▸ **Work request**:
The lines below, from the first through the one containing "Bij Smartific vind", are to be given again exactly, with pictures left out and nothing added.

Records for this task below:

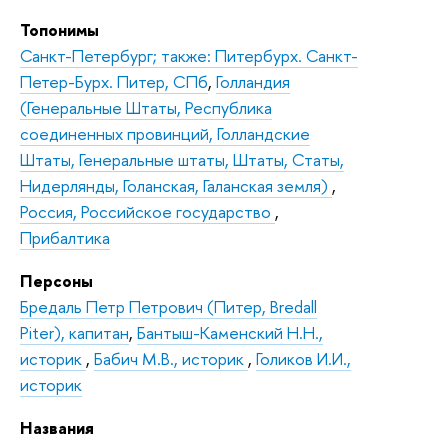
Топонимы
Санкт-Петербург; также: Питербурх. Санкт-
Петер-Бурх. Питер, СПб
,
Голландия
(Генеральные Штаты, Республика
соединенных провинций, Голландские
Штаты, Генеральные штаты, Штаты, Статы,
Нидерлянды, Голанская, Галанская земля)
,
Россия, Российское государство
,
Прибалтика
Персоны
Бредаль Петр Петрович (Питер, Bredall
Piter), капитан
,
Бантыш-Каменский Н.Н.,
историк
,
Бабич М.В., историк
,
Голиков И.И.,
историк
Названия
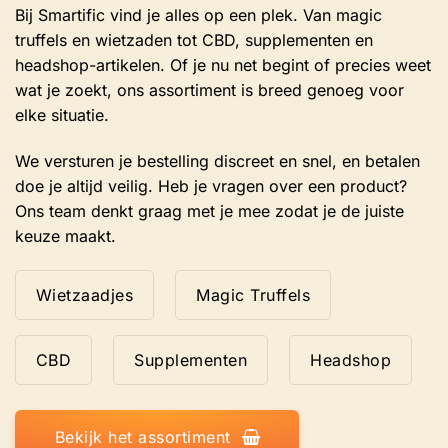
Bij Smartific vind je alles op een plek. Van magic
truffels en wietzaden tot CBD, supplementen en
headshop-artikelen. Of je nu net begint of precies weet
wat je zoekt, ons assortiment is breed genoeg voor
elke situatie.
We versturen je bestelling discreet en snel, en betalen
doe je altijd veilig. Heb je vragen over een product?
Ons team denkt graag met je mee zodat je de juiste
keuze maakt.
Wietzaadjes
Magic Truffels
CBD
Supplementen
Headshop
Bekijk het assortiment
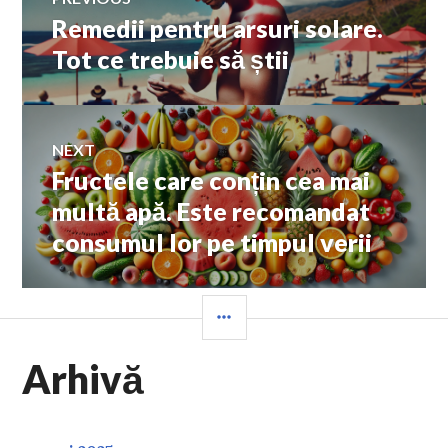
Remedii pentru arsuri solare.
Previous
în
post:
Tot ce trebuie să știi
articole
NEXT
Fructele care conțin cea mai
Next
post:
multă apă. Este recomandat
consumul lor pe timpul verii
SIDEBAR
Arhivă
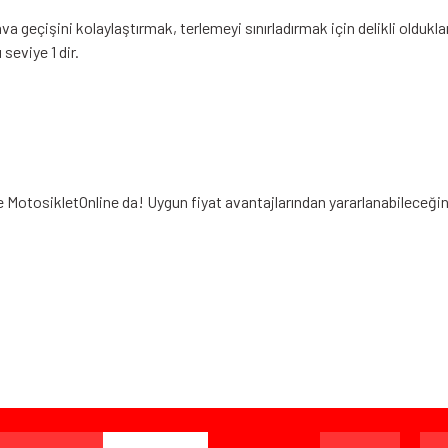
ava geçişini kolaylaştırmak, terlemeyi sınırladırmak için delikli olduk
seviye 1 dir.
le MotosikletOnline da! Uygun fiyat avantajlarından yararlanabileceği
iz gördüğünüz noktaları öneri formunu kullanarak tarafımıza iletebilirsiniz.
Bu ürüne ilk yorumu siz yapın!
Yorum Yaz
ışverişten herhangi bir sebeple memnun kalmadığınızda, ürünü or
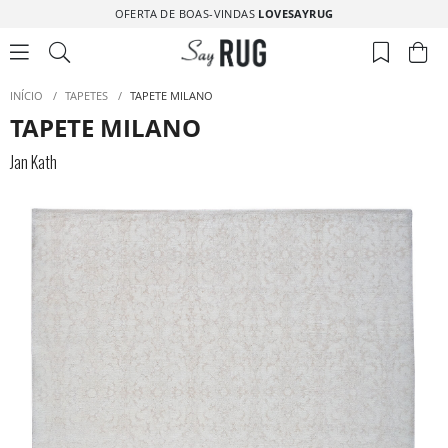
OFERTA DE BOAS-VINDAS
LOVESAYRUG
INÍCIO
/
TAPETES
/
TAPETE MILANO
TAPETE MILANO
Jan Kath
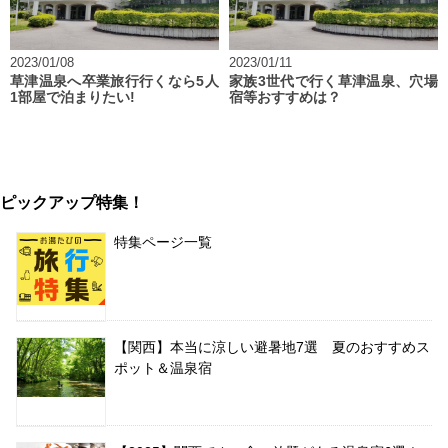
2023/01/08
2023/01/11
草津温泉へ卒業旅行行くなら5人
家族3世代で行く草津温泉、穴場
1部屋で泊まりたい!
宿等おすすめは？
ピックアップ特集！
特集ページ一覧
【関西】本当に涼しい避暑地7選 夏のおすすめス
ポット＆温泉宿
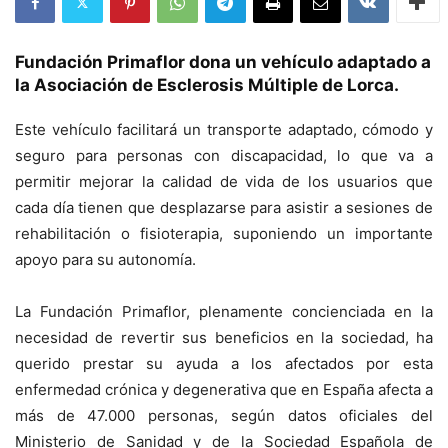
Fundación Primaflor dona un vehículo adaptado a
la Asociación de Esclerosis Múltiple de Lorca.
Este vehículo facilitará un transporte adaptado, cómodo y
seguro para personas con discapacidad, lo que va a
permitir mejorar la calidad de vida de los usuarios que
cada día tienen que desplazarse para asistir a sesiones de
rehabilitación o fisioterapia, suponiendo un importante
apoyo para su autonomía.
La Fundación Primaflor, plenamente concienciada en la
necesidad de revertir sus beneficios en la sociedad, ha
querido prestar su ayuda a los afectados por esta
enfermedad crónica y degenerativa que en España afecta a
más de 47.000 personas, según datos oficiales del
Ministerio de Sanidad y de la Sociedad Española de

End of Records for this task.

▸ **Response area**:
Топонимы
Санкт-Петербург; также: Питербурх. Санкт-
Петер-Бурх. Питер, СПб
,
Голландия
(Генеральные Штаты, Республика
соединенных провинций, Голландские
Штаты, Генеральные штаты, Штаты, Статы,
Нидерлянды, Голанская, Галанская земля)
,
Россия, Российское государство
,
Прибалтика
Персоны
Бредаль Петр Петрович (Питер, Bredall
Piter), капитан
,
Бантыш-Каменский Н.Н.,
историк
,
Бабич М.В., историк
,
Голиков И.И.,
историк
Названия
Bij Smartific vind je alles op een plek. Van magic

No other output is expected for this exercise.